# Data Processing

In [41]:
#Load Documents 
import glob
import numpy as np
import spacy
import string
from collections import Counter
from progressbar import ProgressBar
from nltk.corpus import stopwords
import time
from tqdm import tqdm
import dill


#Create File Index for Train and Val Data
def create_index(path,num_val_samples):
    pos = glob.glob(path+ "pos/*")
    neg = glob.glob(path+ "neg/*")
    pos = np.column_stack((pos,(np.ones(len(pos),dtype=int))))  # Label 1
    neg = np.column_stack((neg,(np.zeros(len(neg),dtype=int))))  # Label 0
    data= np.vstack((pos,neg))
    
    #Create Files Names For Val and Train Set
    np.random.shuffle(data)
    val, test = data[:num_val_samples,:], data[num_val_samples:,:]
    
    #Save files
    np.savetxt("val_path.txt",val[:,0], delimiter=",", fmt="%s") 
    np.savetxt("val_target.txt",val[:,1], delimiter=",", fmt= "%s")
    np.savetxt("test_path.txt",test[:,0], delimiter=",", fmt = "%s") 
    np.savetxt("test_target.txt",test[:,1], delimiter=",", fmt= "%s") 


def read_data(files):
    lines= []
    for f in files:
        with open(f) as file:
            for line in file: 
                line = line.strip().lower().split()
                lines.append(line) #storing everything in memory!
                
    return np.array(lines)
        

def load_data(path):
    if isinstance(path, list):
        data = read_data(path)
        
    else:
        pos = read_data(glob.glob(path+ "pos/*"))
        neg = read_data(glob.glob(path+ "neg/*"))
            
        #Create Labels for Pos and Negative Reviews
        pos = np.column_stack((pos,(np.ones(len(pos),dtype=int))))  # Label 1
        neg = np.column_stack((neg,(np.zeros(len(neg),dtype=int))))  # Label 0
        data= np.vstack((pos,neg))
        np.random.shuffle(data)
    return data
    
    
#Training Data
train_data = load_data("/Users/Taurean/Documents/NLP-HW1/data/train/")
x_train, y_train = train_data[:,0], train_data[:,1]
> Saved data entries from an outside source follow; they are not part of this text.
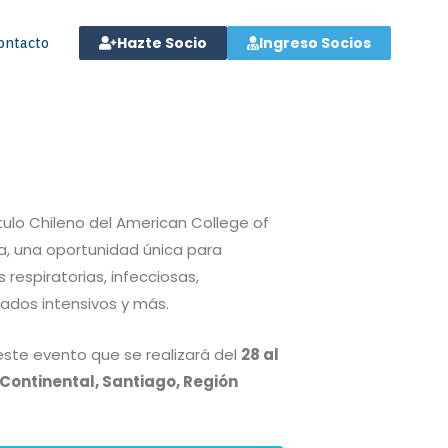
Hazte Socio
Ingreso Socios
ontacto
tulo Chileno del American College of
la, una oportunidad única para
respiratorias, infecciosas,
dados intensivos y más.
 este evento que se realizará del
28 al
rContinental, Santiago, Región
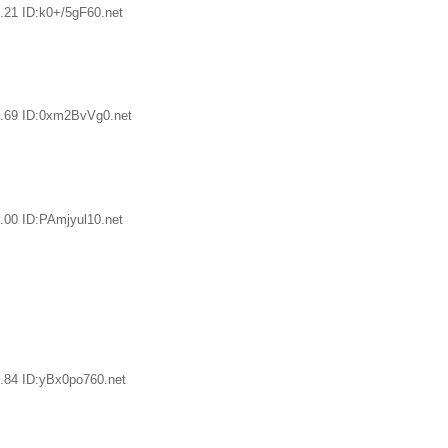
.21 ID:k0+/5gF60.net
.69 ID:0xm2BvVg0.net
.00 ID:PAmjyul10.net
.84 ID:yBx0po760.net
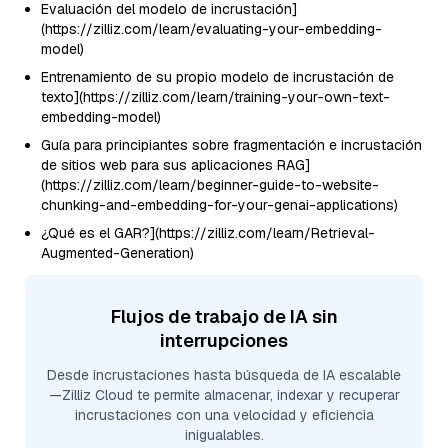
Evaluación del modelo de incrustación]
(https://zilliz.com/learn/evaluating-your-embedding-
model)
Entrenamiento de su propio modelo de incrustación de
texto](https://zilliz.com/learn/training-your-own-text-
embedding-model)
Guía para principiantes sobre fragmentación e incrustación
de sitios web para sus aplicaciones RAG]
(https://zilliz.com/learn/beginner-guide-to-website-
chunking-and-embedding-for-your-genai-applications)
¿Qué es el GAR?](https://zilliz.com/learn/Retrieval-
Augmented-Generation)
Flujos de trabajo de IA sin
interrupciones
Desde incrustaciones hasta búsqueda de IA escalable
—Zilliz Cloud te permite almacenar, indexar y recuperar
incrustaciones con una velocidad y eficiencia
inigualables.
#np.savetxt("train_target.txt",y_train, delimiter=",", fmt= "%s")

#Validation Data
x_val = load_data(list(np.genfromtxt("/Users/Taurean/Documents/NLP-HW1/val_path.txt",dtype='str')))
y_val = np.genfromtxt("/Users/Taurean/Documents/NLP-HW1/target/val_target.txt",dtype='int')

#Test Data
x_test = load_data(list(np.genfromtxt("/Users/Taurean/Documents/NLP-HW1/test_path.txt",dtype='str')))
y_test = np.genfromtxt("/Users/Taurean/Documents/NLP-HW1/target/test_target.txt",dtype='int')



In [22]:
#Print Total Samples in the data
print("The number of samples in x_train is {:,d}".format(len(x_train)))
print("The number of samples in x_val is {:,d}".format(len(x_val)))
print("The number of samples in x_test is {:,d}".format(len(x_test)))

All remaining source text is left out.